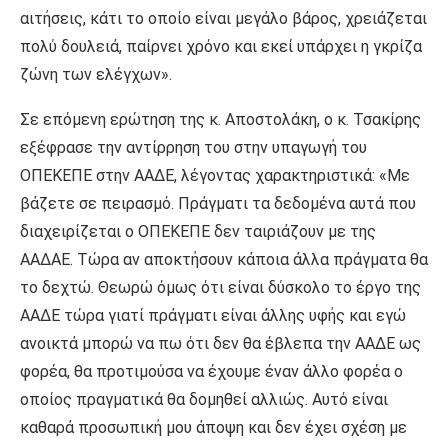
αιτήσεις, κάτι το οποίο είναι μεγάλο βάρος, χρειάζεται
πολύ δουλειά, παίρνει χρόνο και εκεί υπάρχει η γκρίζα
ζώνη των ελέγχων».
Σε επόμενη ερώτηση της κ. Αποστολάκη, ο κ. Τσακίρης
εξέφρασε την αντίρρηση του στην υπαγωγή του
ΟΠΕΚΕΠΕ στην ΑΑΔΕ, λέγοντας χαρακτηριστικά: «Με
βάζετε σε πειρασμό. Πράγματι τα δεδομένα αυτά που
διαχειρίζεται ο ΟΠΕΚΕΠΕ δεν ταιριάζουν με της
ΑΑΔΑΕ. Τώρα αν αποκτήσουν κάποια άλλα πράγματα θα
το δεχτώ. Θεωρώ όμως ότι είναι δύσκολο το έργο της
ΑΑΔΕ τώρα γιατί πράγματι είναι άλλης υφής και εγώ
ανοικτά μπορώ να πω ότι δεν θα έβλεπα την ΑΑΔΕ ως
φορέα, θα προτιμούσα να έχουμε έναν άλλο φορέα ο
οποίος πραγματικά θα δομηθεί αλλιώς. Αυτό είναι
καθαρά προσωπική μου άποψη και δεν έχει σχέση με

———

Instructions for the task —
Report all lines of the material that contain the word "είναι".

Exercise solution —
αιτήσεις, κάτι το οποίο είναι μεγάλο βάρος, χρειάζεται
το δεχτώ. Θεωρώ όμως ότι είναι δύσκολο το έργο της
ΑΑΔΕ τώρα γιατί πράγματι είναι άλλης υφής και εγώ
οποίος πραγματικά θα δομηθεί αλλιώς. Αυτό είναι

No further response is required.